ABSTRACT

Upon her arrival in Havana on an extended visit to the Spanish colony of Cuba in 1869, Louisa Mathilde Woodruff, a sentimental “authoress” from the village of Hudson, New York, whose novel Shiloh had enjoyed moderate success a few years before, declares herself “unprepared to find Havana so thoroughly Oriental,” so “Moorish” in its aspect. She describes it thus: “The same narrow streets, roofed with awnings-the same one-storied houses, built around a court-the same shallow shops, on a level with the pavement, and all open in front, exposing their entire contents to the view-the same long files of cumbrously laden mules, tied together, and with a gaily-dressed muleteer in charge-and the same bright-turbaned, statelystepping negresses, with heavy burdens poised on their heads” (1871, pp. 20-21).

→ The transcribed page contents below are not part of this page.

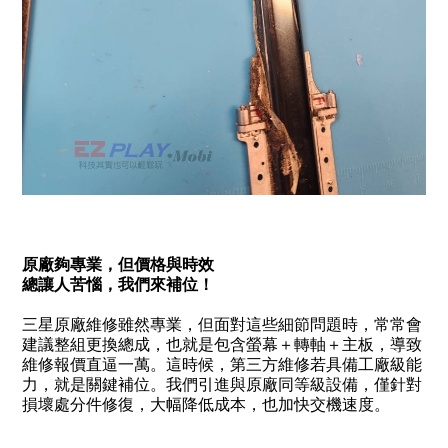
原廠夠專業，但價格與時效
總讓人苦惱，我們來補位！
三星原廠維修雖然專業，但面對這些細節問題時，常常會
建議整組更換總成，也就是包含螢幕＋轉軸＋主板，導致
維修報價直逼一萬。這時候，第三方維修若具備工廠級能
力，就是關鍵補位。我們引進與原廠同等級設備，僅針對
損壞處分件修復，大幅降低成本，也加快交機速度。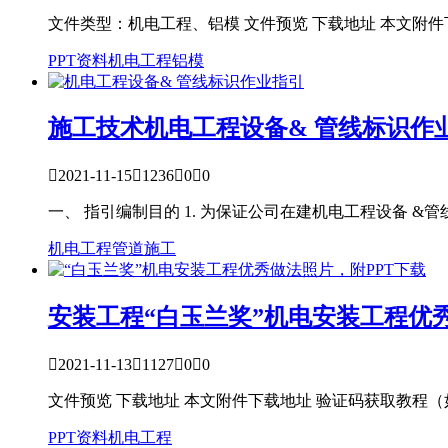
文件类型：机电工程、铝模 文件预览 下载地址 本文附
PPT资料
机电工程
铝模
施工技术
机电工程设备& 管线标识作

2021-11-15

1236

0

0
一、 指引编制目的 1. 为保证公司在建机电工程设备 &管线
机电工程
管道施工
安装工程
“白玉兰奖”机电安装工程优

2021-11-13

1127

0

0
文件预览 下载地址 本文附件下载地址 验证码获取教程
PPT资料
机电工程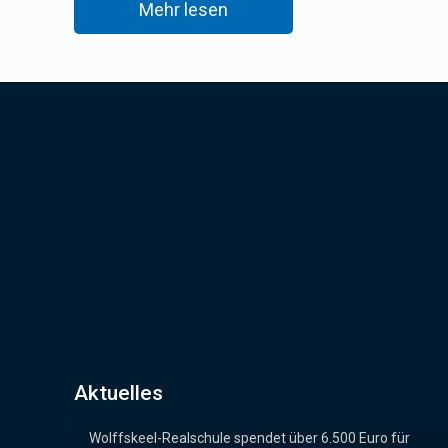
Mehr lesen
Aktuelles
Wolffskeel-Realschule spendet über 6.500 Euro für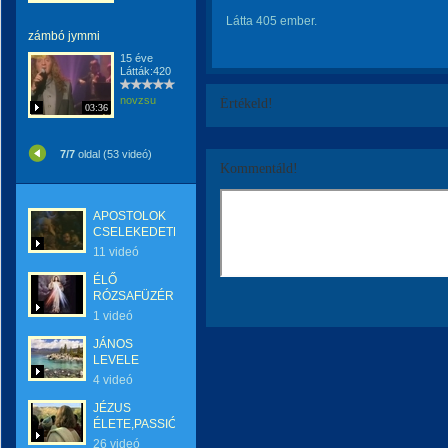
Látta 405 ember.
zámbó jymmi
15 éve
Látták:420
novzsu
Értékeld!
03:36
7/7
oldal (53 videó)
Kommentáld!
APOSTOLOK
CSELEKEDETEI
11 videó
ÉLŐ
RÓZSAFÜZÉR
1 videó
JÁNOS
LEVELE
4 videó
JÉZUS
ÉLETE,PASSIÓ
26 videó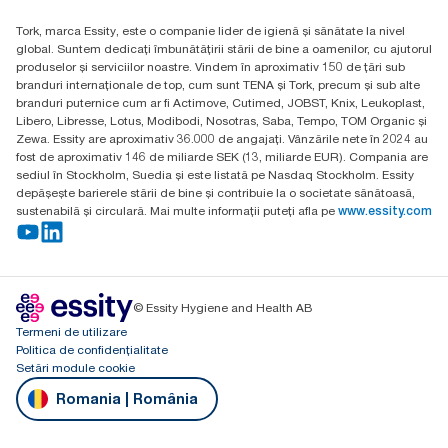
H-1021 Budapest
Tork, marca Essity, este o companie lider de igienă și sănătate la nivel
Budakeszi út 51.
global. Suntem dedicați îmbunătățirii stării de bine a oamenilor, cu ajutorul
produselor și serviciilor noastre. Vindem în aproximativ 150 de țări sub
branduri internaționale de top, cum sunt TENA și Tork, precum și sub alte
branduri puternice cum ar fi Actimove, Cutimed, JOBST, Knix, Leukoplast,
Libero, Libresse, Lotus, Modibodi, Nosotras, Saba, Tempo, TOM Organic și
Zewa. Essity are aproximativ 36.000 de angajați. Vânzările nete în 2024 au
fost de aproximativ 146 de miliarde SEK (13, miliarde EUR). Compania are
sediul în Stockholm, Suedia și este listată pe Nasdaq Stockholm. Essity
depășește barierele stării de bine și contribuie la o societate sănătoasă,
sustenabilă și circulară. Mai multe informații puteți afla pe
www.essity.com
© Essity Hygiene and Health AB
Termeni de utilizare
Politica de confidențialitate
Setări module cookie
Romania | România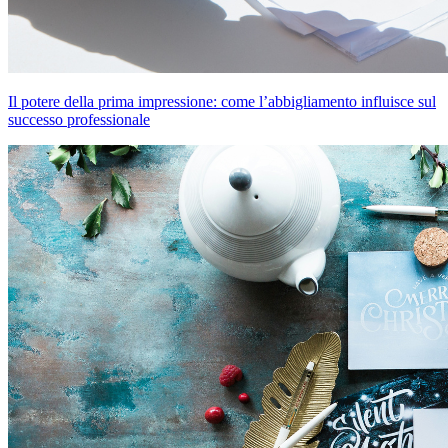
Il potere della prima impressione: come l’abbigliamento influisce sul
successo professionale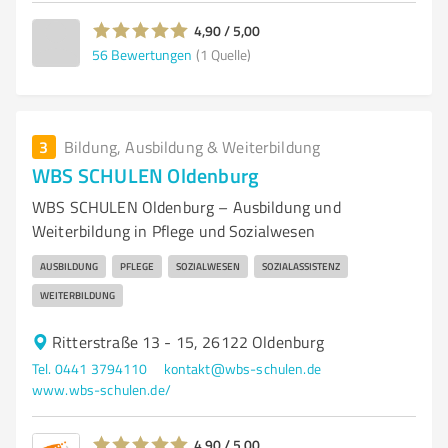
4,90 / 5,00
56
Bewertungen
(1 Quelle)
3
Bildung, Ausbildung & Weiterbildung
WBS SCHULEN Oldenburg
WBS SCHULEN Oldenburg – Ausbildung und
Weiterbildung in Pflege und Sozialwesen
AUSBILDUNG
PFLEGE
SOZIALWESEN
SOZIALASSISTENZ
WEITERBILDUNG
Ritterstraße 13 - 15, 26122 Oldenburg
Tel. 0441 3794110
kontakt@wbs-schulen.de
www.wbs-schulen.de/
4,90 / 5,00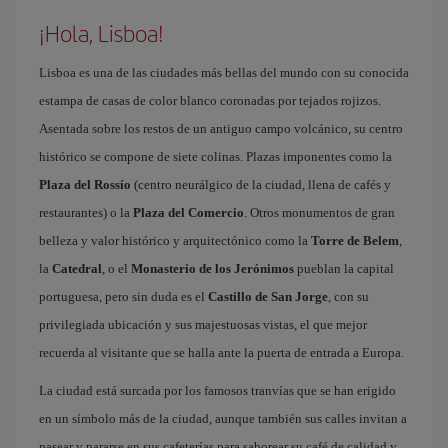
¡Hola, Lisboa!
Lisboa es una de las ciudades más bellas del mundo con su conocida
estampa de casas de color blanco coronadas por tejados rojizos.
Asentada sobre los restos de un antiguo campo volcánico, su centro
histórico se compone de siete colinas. Plazas imponentes como la
Plaza del Rossío
(centro neurálgico de la ciudad, llena de cafés y
restaurantes) o la
Plaza del Comercio
. Otros monumentos de gran
belleza y valor histórico y arquitectónico como la
Torre de Belem
,
la
Catedral
, o el
Monasterio de los Jerónimos
pueblan la capital
portuguesa, pero sin duda es el
Castillo de San Jorge
, con su
privilegiada ubicación y sus majestuosas vistas, el que mejor
recuerda al visitante que se halla ante la puerta de entrada a Europa.
La ciudad está surcada por los famosos tranvías que se han erigido
en un símbolo más de la ciudad, aunque también sus calles invitan a
pasear y pararse en sus cafeterías para saborear su café de calidad y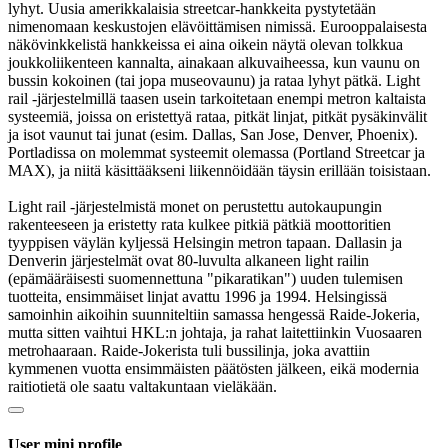
lyhyt. Uusia amerikkalaisia streetcar-hankkeita pystytetään
nimenomaan keskustojen elävöittämisen nimissä. Eurooppalaisesta
näkövinkkelistä hankkeissa ei aina oikein näytä olevan tolkkua
joukkoliikenteen kannalta, ainakaan alkuvaiheessa, kun vaunu on
bussin kokoinen (tai jopa museovaunu) ja rataa lyhyt pätkä. Light
rail -järjestelmillä taasen usein tarkoitetaan enempi metron kaltaista
systeemiä, joissa on eristettyä rataa, pitkät linjat, pitkät pysäkinvälit
ja isot vaunut tai junat (esim. Dallas, San Jose, Denver, Phoenix).
Portladissa on molemmat systeemit olemassa (Portland Streetcar ja
MAX), ja niitä käsittääkseni liikennöidään täysin erillään toisistaan.
Light rail -järjestelmistä monet on perustettu autokaupungin
rakenteeseen ja eristetty rata kulkee pitkiä pätkiä moottoritien
tyyppisen väylän kyljessä Helsingin metron tapaan. Dallasin ja
Denverin järjestelmät ovat 80-luvulta alkaneen light railin
(epämääräisesti suomennettuna "pikaratikan") uuden tulemisen
tuotteita, ensimmäiset linjat avattu 1996 ja 1994. Helsingissä
samoinhin aikoihin suunniteltiin samassa hengessä Raide-Jokeria,
mutta sitten vaihtui HKL:n johtaja, ja rahat laitettiinkin Vuosaaren
metrohaaraan. Raide-Jokerista tuli bussilinja, joka avattiin
kymmenen vuotta ensimmäisten päätösten jälkeen, eikä modernia
raitiotietä ole saatu valtakuntaan vieläkään.
User mini profile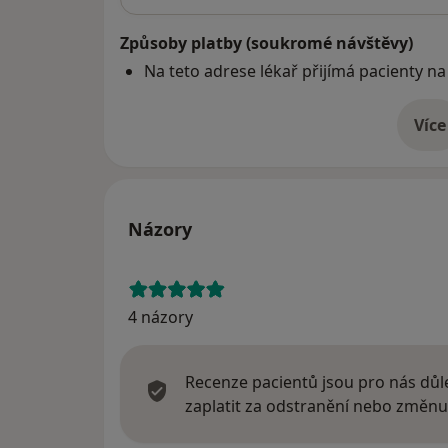
Způsoby platby (soukromé návštěvy)
Na teto adrese lékař přijímá pacienty na
Více
o 
Názory
4 názory
Recenze pacientů jsou pro nás důle
zaplatit za odstranění nebo změnu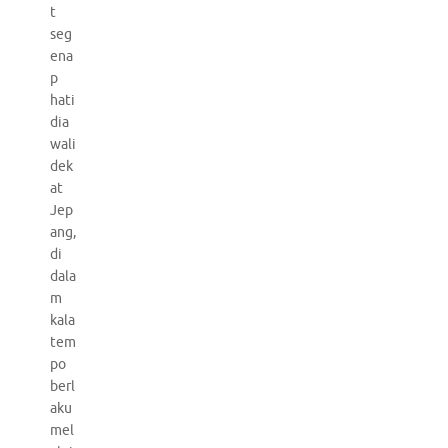
t
seg
ena
p
hati
dia
wali
dek
at
Jep
ang,
di
dala
m
kala
tem
po
berl
aku
mel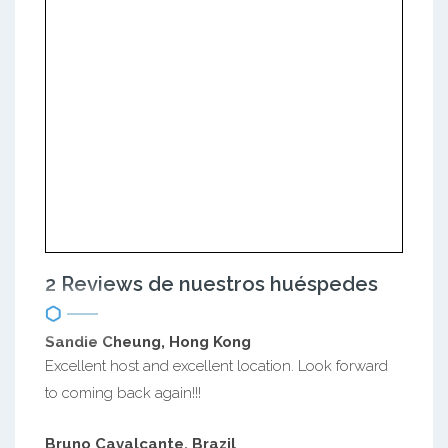
2 Reviews de nuestros huéspedes
Sandie Cheung, Hong Kong
Excellent host and excellent location. Look forward
to coming back again!!!
Bruno Cavalcante, Brazil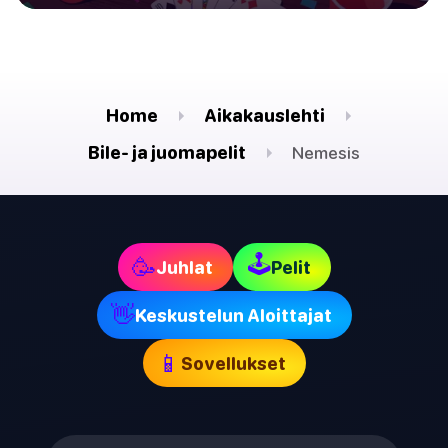
Home
Aikakauslehti
Bile- ja juomapelit
Nemesis
🕹
🥳
Juhlat
Pelit
👋
Keskustelun Aloittajat
📱
Sovellukset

The reader may well wonder if Miss Woodruff, “the most harmless and insignificant little woman in the world!,” as she introduces herself, had ever ventured into that part of the world then known as “the Orient” in her travels, or whether the striking orientalism that meets her at every turn in Havana is but a rather conventional writer’s strategy to make sense out of Havana’s foreignness, its otherness, the disharmony between her familiar surroundings in the Hudson Valley and a region that had come to epitomize the exotic. Having placed Havana closer to her experience by equating it with a land more often read about-that of the Arabian Nights as she constantly reminds us-the comparison will permeate her description of the city, becoming the metaphoric translator of exotic and foreign reality onto familiar discourse. On seeing the volantes, a sort of barouche that was the most common mode of transportation in Havana at the time, she will wish that one could be transported to Central Park, where she was sure this conveyance of “barbaric splendor” would create “a greater sensation” than “Cleopatra’s chariot, with the beautiful Egyptian Queen therein” (p. 27). Cleopatra, we can safely assume, she had never met.